A brieft hiatus from the longer hiatus...

An unexpectedly free hour today leaves me with time enough -- I hope -- to express myself regarding some recent reads. Then, I have no doubt, will come another long silence from this corner. I have some hope that next summer will bring more free time my way. Until then, this is all I got.


In 1929-30, a string of assaults, rapes, and murders occurred in Dusseldorf, Germany, that were attributed to Peter Kürten, a career criminal. Among the victims he eventually admitted to killing was 35-year-old Emma Gross, though he later retracted that confession. No evidence linked him to that crime, and he hadn't the knowledge of time, place, or body positioning that would have implicated him in the strangulation death of Emma Gross. Her killer was never caught. Novelist Damien Seaman weaves a fascinating tale of obsession - compulsion around these events in THE KILLING OF EMMA GROSS, providing a credible killer and motive for her murder while weaving in the atmosphere of a city in the grip of fear for months while police chased the Dusseldorf Ripper. Chalk up another dark winner for small e-press Blasted Heath.

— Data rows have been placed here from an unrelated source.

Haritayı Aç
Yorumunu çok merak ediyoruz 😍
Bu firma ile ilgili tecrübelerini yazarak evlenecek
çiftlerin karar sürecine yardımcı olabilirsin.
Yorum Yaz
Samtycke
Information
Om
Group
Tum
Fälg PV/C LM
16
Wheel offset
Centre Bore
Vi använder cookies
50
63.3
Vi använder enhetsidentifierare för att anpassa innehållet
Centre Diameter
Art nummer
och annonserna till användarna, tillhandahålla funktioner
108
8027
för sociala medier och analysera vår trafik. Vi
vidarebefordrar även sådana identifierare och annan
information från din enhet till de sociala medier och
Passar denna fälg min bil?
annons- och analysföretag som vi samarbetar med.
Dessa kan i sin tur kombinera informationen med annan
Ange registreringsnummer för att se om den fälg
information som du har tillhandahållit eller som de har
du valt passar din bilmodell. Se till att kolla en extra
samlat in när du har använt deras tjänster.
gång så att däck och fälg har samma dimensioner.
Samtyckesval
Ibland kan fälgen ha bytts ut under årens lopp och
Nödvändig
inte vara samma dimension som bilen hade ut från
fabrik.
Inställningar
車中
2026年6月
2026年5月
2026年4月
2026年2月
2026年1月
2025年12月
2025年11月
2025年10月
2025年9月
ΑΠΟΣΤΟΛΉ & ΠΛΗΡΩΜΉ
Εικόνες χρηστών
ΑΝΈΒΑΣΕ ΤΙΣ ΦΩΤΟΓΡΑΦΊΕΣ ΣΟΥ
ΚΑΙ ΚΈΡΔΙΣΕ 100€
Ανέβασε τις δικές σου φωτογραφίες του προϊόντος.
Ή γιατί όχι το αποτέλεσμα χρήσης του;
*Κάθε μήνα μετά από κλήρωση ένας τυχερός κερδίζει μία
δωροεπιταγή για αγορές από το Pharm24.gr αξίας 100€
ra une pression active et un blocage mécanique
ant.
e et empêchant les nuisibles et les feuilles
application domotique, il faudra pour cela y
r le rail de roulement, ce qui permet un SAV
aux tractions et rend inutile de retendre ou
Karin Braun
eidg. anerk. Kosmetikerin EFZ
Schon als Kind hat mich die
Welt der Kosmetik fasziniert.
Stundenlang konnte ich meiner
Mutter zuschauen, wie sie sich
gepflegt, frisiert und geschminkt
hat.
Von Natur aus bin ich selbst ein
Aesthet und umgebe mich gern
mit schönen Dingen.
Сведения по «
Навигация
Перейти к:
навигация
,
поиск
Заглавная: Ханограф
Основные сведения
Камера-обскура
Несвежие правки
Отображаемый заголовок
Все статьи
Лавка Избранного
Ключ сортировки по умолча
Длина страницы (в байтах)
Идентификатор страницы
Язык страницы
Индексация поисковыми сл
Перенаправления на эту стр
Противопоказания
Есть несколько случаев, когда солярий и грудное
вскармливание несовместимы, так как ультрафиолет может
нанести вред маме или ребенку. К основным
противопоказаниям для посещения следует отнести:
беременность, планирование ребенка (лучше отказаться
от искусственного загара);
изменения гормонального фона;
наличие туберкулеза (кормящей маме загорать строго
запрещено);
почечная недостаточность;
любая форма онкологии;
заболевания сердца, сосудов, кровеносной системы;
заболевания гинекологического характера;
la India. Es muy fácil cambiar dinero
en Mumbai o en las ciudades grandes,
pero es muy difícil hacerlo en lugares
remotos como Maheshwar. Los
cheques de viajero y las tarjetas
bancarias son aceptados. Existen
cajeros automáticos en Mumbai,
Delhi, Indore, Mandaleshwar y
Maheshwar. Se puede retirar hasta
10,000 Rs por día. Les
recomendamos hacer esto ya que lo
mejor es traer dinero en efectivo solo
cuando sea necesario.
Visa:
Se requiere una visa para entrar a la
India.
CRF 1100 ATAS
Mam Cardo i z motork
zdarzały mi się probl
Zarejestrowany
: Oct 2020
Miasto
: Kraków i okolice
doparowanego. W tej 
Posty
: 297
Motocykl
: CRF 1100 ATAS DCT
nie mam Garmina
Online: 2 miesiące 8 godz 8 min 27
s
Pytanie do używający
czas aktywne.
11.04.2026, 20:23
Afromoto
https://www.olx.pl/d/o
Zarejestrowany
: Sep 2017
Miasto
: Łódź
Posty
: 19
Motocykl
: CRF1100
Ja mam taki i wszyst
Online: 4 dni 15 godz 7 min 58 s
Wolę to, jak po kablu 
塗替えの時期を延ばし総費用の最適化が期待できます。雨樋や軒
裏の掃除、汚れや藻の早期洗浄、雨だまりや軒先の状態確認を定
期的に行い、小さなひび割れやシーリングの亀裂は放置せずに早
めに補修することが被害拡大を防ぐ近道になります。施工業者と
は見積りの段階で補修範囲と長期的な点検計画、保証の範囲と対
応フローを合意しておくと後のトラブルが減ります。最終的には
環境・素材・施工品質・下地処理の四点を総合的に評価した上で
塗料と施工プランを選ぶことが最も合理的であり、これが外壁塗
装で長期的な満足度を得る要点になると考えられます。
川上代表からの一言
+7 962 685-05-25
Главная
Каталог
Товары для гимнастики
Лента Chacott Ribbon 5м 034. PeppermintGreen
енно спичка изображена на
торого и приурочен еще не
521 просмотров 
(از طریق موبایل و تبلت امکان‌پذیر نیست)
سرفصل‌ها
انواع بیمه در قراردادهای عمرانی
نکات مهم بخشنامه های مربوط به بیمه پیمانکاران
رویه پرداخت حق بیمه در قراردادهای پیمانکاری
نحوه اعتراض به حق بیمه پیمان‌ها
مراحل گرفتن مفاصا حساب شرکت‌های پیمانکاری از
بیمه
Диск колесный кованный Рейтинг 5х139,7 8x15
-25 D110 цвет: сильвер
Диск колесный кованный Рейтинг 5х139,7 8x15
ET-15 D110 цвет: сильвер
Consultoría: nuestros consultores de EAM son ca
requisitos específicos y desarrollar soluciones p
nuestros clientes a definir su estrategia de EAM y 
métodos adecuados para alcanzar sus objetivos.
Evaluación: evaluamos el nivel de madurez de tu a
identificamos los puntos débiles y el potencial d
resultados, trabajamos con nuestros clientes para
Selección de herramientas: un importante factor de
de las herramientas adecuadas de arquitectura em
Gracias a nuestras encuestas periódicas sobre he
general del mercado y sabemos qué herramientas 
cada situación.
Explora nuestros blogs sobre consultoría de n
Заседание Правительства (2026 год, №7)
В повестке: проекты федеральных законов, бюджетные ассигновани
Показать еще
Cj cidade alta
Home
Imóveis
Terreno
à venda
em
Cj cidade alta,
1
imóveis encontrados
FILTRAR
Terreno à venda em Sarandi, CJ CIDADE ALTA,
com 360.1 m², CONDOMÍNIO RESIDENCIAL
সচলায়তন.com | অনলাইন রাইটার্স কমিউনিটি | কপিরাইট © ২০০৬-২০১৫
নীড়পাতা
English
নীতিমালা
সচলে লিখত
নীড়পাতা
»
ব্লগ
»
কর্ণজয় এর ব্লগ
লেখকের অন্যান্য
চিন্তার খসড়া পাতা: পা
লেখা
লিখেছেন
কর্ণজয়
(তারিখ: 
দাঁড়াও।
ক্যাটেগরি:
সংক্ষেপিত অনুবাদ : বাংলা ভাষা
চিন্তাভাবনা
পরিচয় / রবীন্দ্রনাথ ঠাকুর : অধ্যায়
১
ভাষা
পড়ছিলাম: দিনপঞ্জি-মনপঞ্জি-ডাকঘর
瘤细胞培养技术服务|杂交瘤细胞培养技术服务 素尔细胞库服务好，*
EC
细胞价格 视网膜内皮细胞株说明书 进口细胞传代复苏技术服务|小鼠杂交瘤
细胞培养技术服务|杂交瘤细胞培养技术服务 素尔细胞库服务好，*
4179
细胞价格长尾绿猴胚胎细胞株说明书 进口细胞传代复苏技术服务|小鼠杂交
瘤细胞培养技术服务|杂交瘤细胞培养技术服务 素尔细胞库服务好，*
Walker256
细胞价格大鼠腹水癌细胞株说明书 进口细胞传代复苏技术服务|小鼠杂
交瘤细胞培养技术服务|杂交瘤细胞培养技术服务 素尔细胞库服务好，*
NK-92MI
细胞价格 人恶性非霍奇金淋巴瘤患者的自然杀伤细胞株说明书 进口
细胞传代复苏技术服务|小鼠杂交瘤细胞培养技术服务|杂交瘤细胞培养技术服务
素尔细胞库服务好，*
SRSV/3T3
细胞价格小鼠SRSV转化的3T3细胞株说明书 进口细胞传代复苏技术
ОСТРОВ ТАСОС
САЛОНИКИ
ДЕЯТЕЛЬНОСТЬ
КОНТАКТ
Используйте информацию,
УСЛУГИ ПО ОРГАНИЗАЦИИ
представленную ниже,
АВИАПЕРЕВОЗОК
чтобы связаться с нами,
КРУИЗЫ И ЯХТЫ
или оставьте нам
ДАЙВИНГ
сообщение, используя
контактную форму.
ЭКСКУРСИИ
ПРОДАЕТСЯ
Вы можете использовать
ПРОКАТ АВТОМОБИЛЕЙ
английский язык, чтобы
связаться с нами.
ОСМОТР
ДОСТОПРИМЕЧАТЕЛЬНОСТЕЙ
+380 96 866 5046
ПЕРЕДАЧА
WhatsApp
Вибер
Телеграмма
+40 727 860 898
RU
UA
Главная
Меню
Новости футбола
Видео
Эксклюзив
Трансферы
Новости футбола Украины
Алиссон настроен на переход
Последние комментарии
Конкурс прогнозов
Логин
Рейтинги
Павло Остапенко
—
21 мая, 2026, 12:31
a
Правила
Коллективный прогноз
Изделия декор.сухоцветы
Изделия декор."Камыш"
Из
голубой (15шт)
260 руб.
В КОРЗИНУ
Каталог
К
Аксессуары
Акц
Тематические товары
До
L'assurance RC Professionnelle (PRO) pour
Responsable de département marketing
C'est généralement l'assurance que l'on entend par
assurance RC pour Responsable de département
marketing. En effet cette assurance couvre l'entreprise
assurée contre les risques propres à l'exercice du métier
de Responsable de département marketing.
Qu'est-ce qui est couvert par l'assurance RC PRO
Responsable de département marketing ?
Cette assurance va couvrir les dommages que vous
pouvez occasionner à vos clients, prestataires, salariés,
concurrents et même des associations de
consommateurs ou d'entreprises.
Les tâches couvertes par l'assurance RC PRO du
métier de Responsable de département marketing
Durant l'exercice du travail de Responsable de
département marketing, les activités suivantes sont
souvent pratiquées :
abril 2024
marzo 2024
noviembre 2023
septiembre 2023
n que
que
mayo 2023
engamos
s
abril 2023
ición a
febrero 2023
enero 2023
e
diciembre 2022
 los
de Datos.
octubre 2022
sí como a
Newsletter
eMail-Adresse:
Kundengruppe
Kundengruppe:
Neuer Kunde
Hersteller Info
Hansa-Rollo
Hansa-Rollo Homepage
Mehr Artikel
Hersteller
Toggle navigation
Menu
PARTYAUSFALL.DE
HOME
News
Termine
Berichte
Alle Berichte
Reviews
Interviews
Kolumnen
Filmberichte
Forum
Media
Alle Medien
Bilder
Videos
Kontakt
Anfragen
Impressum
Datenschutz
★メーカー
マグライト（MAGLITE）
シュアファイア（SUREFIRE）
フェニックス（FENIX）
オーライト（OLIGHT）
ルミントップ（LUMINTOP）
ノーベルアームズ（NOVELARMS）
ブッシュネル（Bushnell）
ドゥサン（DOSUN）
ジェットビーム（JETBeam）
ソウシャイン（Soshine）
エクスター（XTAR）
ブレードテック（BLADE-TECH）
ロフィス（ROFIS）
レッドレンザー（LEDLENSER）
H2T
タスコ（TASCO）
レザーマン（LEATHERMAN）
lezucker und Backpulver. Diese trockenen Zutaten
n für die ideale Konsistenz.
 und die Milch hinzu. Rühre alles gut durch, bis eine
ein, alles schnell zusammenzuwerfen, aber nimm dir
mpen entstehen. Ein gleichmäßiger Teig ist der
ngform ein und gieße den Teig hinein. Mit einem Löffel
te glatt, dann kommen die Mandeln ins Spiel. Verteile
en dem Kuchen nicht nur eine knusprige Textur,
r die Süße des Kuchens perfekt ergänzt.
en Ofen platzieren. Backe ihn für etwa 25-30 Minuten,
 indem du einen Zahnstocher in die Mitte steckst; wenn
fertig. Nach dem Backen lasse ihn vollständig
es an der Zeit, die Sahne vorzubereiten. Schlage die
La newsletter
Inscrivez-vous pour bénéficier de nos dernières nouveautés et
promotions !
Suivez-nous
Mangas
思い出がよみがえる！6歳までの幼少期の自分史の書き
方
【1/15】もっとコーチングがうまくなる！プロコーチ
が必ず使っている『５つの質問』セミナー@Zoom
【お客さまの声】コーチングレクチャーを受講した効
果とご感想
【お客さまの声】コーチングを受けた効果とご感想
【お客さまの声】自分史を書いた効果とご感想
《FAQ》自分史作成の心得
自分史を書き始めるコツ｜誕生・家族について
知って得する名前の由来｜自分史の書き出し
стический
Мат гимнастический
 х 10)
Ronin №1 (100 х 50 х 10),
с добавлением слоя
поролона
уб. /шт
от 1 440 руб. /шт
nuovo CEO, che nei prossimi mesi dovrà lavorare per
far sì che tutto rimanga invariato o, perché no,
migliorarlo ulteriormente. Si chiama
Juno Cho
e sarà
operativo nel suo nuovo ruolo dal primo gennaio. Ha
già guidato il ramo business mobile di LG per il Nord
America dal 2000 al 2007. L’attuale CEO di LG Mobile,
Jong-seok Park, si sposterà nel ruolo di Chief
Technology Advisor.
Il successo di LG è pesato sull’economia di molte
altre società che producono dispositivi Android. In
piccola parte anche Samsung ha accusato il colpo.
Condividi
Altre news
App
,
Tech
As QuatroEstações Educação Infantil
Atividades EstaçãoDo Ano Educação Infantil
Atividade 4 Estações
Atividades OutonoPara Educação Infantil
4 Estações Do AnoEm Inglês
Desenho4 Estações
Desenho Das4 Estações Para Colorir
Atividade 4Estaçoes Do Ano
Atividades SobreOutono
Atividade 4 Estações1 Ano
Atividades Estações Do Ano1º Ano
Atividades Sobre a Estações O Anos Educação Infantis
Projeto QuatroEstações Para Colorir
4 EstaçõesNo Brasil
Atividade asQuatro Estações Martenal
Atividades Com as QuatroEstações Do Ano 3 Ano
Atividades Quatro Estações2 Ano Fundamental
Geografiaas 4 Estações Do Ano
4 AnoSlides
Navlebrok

The second entry in Ace Atkins' Quinn Colson series, THE LOST ONES, shows the author taking more of an ensemble approach to these books, instead of the popular but overused lone-hero approach. The character of Colson, a county sheriff, will forever have my heart because no matter what other problems crop up in his fictional county  -- gunrunning, drugs, political corruption, etc., -- they never outweigh a problem like child abuse. Colson is sympathetic and interesting, but so are his deputies and his friends and family. The author has all kinds of room in future books to further deepen and define both the good and the bad folks who inhabit Tibbehah County.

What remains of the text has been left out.